The plan is going to unfold in stages over the next 7 to 8 months. The first thing you’ll see is the removal of that goofy false wall as you enter the tasting room. In early summer, the patio will expand to include the whole parking lot. It will become fenced in. We’ll be repairing the water damage and repainting the entire exterior of the building. Roof leaks will be repaired. Then, we’ll be bringing in a new system, which will likely give us about 7 times the output we currently have. We will be building out a yeast lab and bringing in a plethora of oak barrels for aging and sours. You will start hearing a lot about nerdy microbiology and unusual bugs making your Standard beer. Brettanomyces. Lactobacillus. Acetobacter. Mixed, wild cultures. My goal is to have monthly special bottle releases once it is all humming along smoothly.

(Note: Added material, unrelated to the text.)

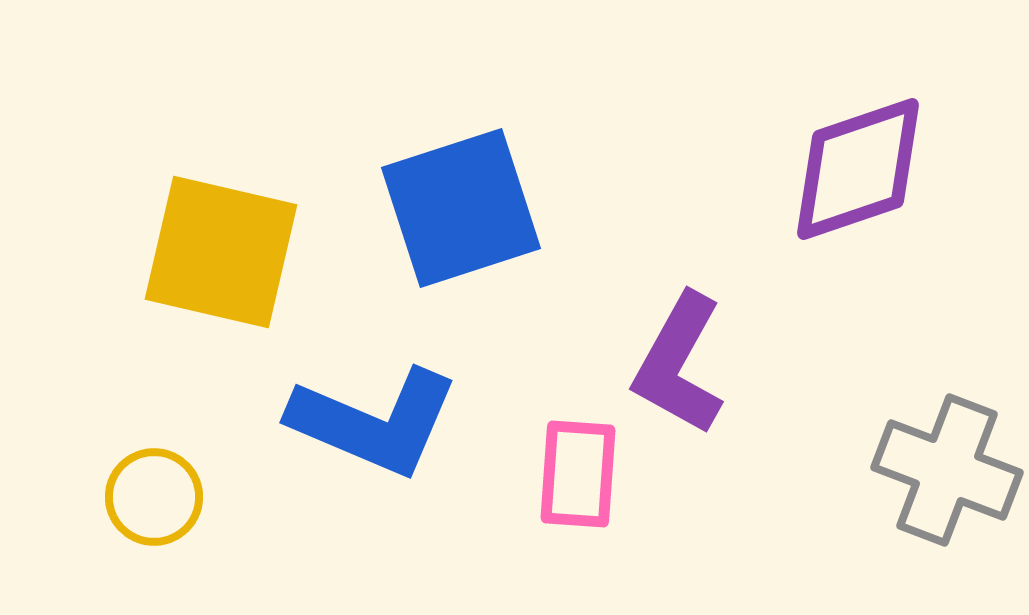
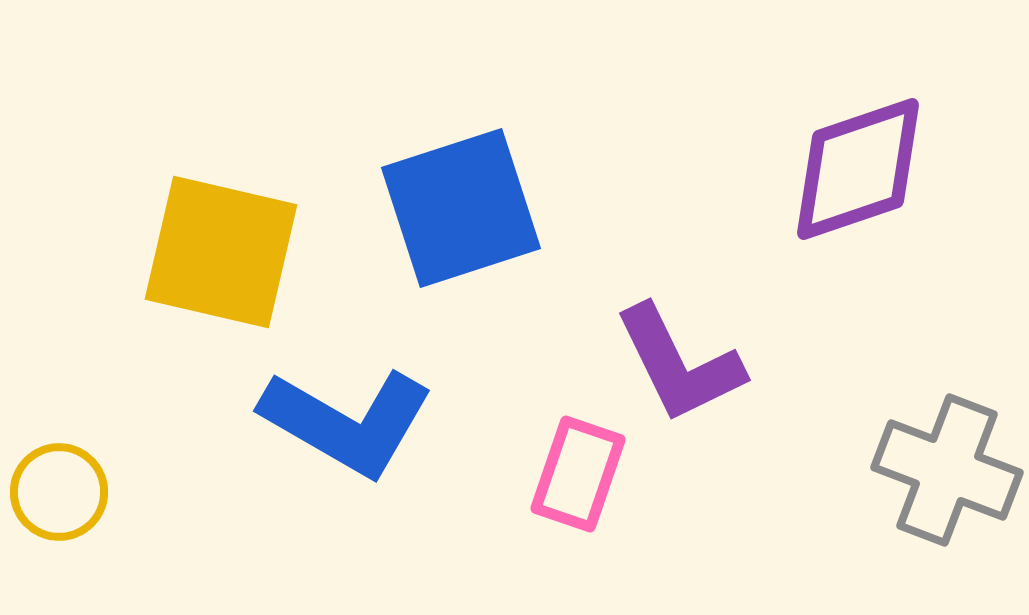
purple L-shape: rotated 55 degrees counterclockwise
blue L-shape: moved 27 px left; rotated 7 degrees clockwise
pink rectangle: rotated 15 degrees clockwise
yellow circle: moved 95 px left, 5 px up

In October, we will take possession of the space next door, currently occupied by the Halal Mart. Build-out will commence on a new bar space, where we’ll not just serve our beers, but food and liquor as well. The kitchen will be a little pop-up, where we will bring in talented, interesting food that works especially well with our beer. In unfussy ways, the years spent in a vest and tie, stirring brown liquor will come back into use behind a sexy bar top. This time, however, dress will be casual. In the end, the same low key atmosphere and style will be maintained along an ever changing, consistently high quality, variety of beery options, and we will all welcome a handful of new people into the Standard family while we stride toward a Grand Re-Opening somewhere around the new year.
I can’t express how thankful I am for everyone’s support and patronage that has grown this business into the voracious little monster it is. Please pardon our dust as we get to work on a thousand little steps that will bring it all together into the next version of Standard Brewing. See you all soon.